Chaoyou Fu; Xiaoqiang Zhou; Weizan He; Ran He

doi:10.1109/TPAMI.2022.3227180

Towards Lightweight Pixel-Wise Hallucination for Heterogeneous Face Recognition

IEEE Trans Pattern Anal Mach Intell. 2023 Jul;45(7):9135-9148. doi: 10.1109/TPAMI.2022.3227180. Epub 2023 Jun 5.

Authors

Chaoyou Fu, Xiaoqiang Zhou, Weizan He, Ran He

PMID: 37015576
DOI: 10.1109/TPAMI.2022.3227180

Abstract

Cross-spectral face hallucination is an intuitive way to mitigate the modality discrepancy in Heterogeneous Face Recognition (HFR). However, due to imaging differences, the hallucination inevitably suffers from a shape misalignment between paired heterogeneous images. Rather than building complicated architectures to circumvent the problem like previous works, we propose a simple yet effective method called Shape Alignment FacE (SAFE). Specifically, given an image, we align its shape to that of the paired one under the assistance of a 3D face model. The produced aligned pair enables us to train a lightweight generator that solely concentrates on spectrum translation with a pixel-wise supervision. However, since the 3D face model is powerless to attributes like the hair and glasses, there are still pixel discrepancies between the aligned pair. Given that, in the image space, we introduce a probabilistic pixel-wise loss that incorporates the discrepancies into a probabilistic distribution. Moreover, in order to alleviate the influence of the shape misalignment on spectrum translation, a spectrum optimal transport is performed in a shape-irrelevant latent space. Note that, in the final inference phase, except the lightweight generator, all other auxiliary modules are discarded.

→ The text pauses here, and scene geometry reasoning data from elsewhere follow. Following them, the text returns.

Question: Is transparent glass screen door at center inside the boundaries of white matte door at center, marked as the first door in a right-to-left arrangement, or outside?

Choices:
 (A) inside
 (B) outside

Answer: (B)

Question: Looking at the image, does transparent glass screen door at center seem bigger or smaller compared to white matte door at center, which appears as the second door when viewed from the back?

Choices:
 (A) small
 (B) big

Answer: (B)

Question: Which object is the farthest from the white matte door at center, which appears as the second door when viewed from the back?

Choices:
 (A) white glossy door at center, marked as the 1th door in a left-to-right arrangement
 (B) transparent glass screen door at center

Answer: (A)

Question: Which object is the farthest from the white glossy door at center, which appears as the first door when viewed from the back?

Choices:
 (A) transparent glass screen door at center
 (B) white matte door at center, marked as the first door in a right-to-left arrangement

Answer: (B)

In addition to superior performance in qualitative synthesis and quantitative recognition, extensive experiments on 6 datasets demonstrate that our method also gains other two distinct advantages over existing state-of-the-art counterparts. The first is using a more lightweight generator. Compared with the state-of-the-art method, our method can achieve higher recognition results with 128x fewer parameters and 63x fewer FLOPs with only 4.58 ms latency on a single TITAN-XP. The second is training on low-shot datasets such as Oulu-CASIA NIR-VIS that just contains 1,920 images from 20 identities. To the best of our knowledge, we are the first that can perform well on such a small-scale dataset. These advantages make our method more practical in the real world and further push boundaries of heterogeneous face recognition.